▶ **THE TASK**: Pictures must be kept out of the copy. Every entry is to be duplicated exactly.

'''

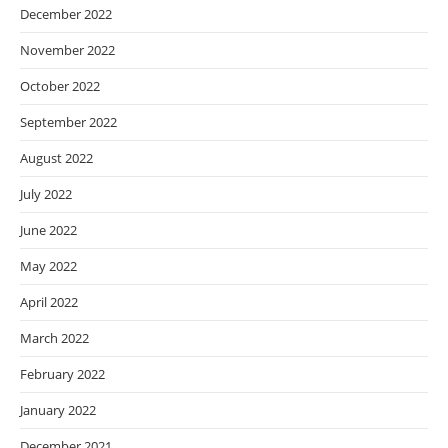
December 2022
November 2022
October 2022
September 2022
August 2022
July 2022
June 2022
May 2022
April 2022
March 2022
February 2022
January 2022
December 2021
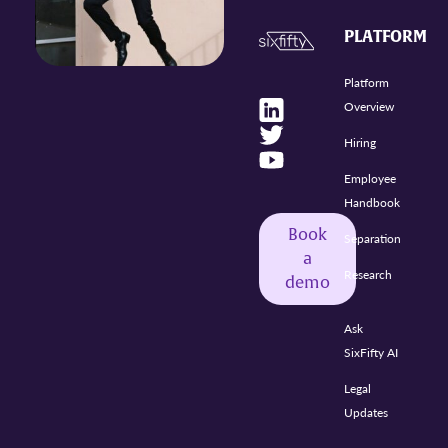
PLATFORM
Platform
Overview
Hiring
Employee
Handbook
Book
Separation
a
Research
demo
Ask
SixFifty AI
Legal
Updates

'''

▶ **RESULT FOR THIS TASK**:
December 2022
November 2022
October 2022
September 2022
August 2022
July 2022
June 2022
May 2022
April 2022
March 2022
February 2022
January 2022
December 2021
PLATFORM
Platform
Overview
Hiring
Employee
Handbook
Book
Separation
a
Research
demo
Ask
SixFifty AI
Legal
Updates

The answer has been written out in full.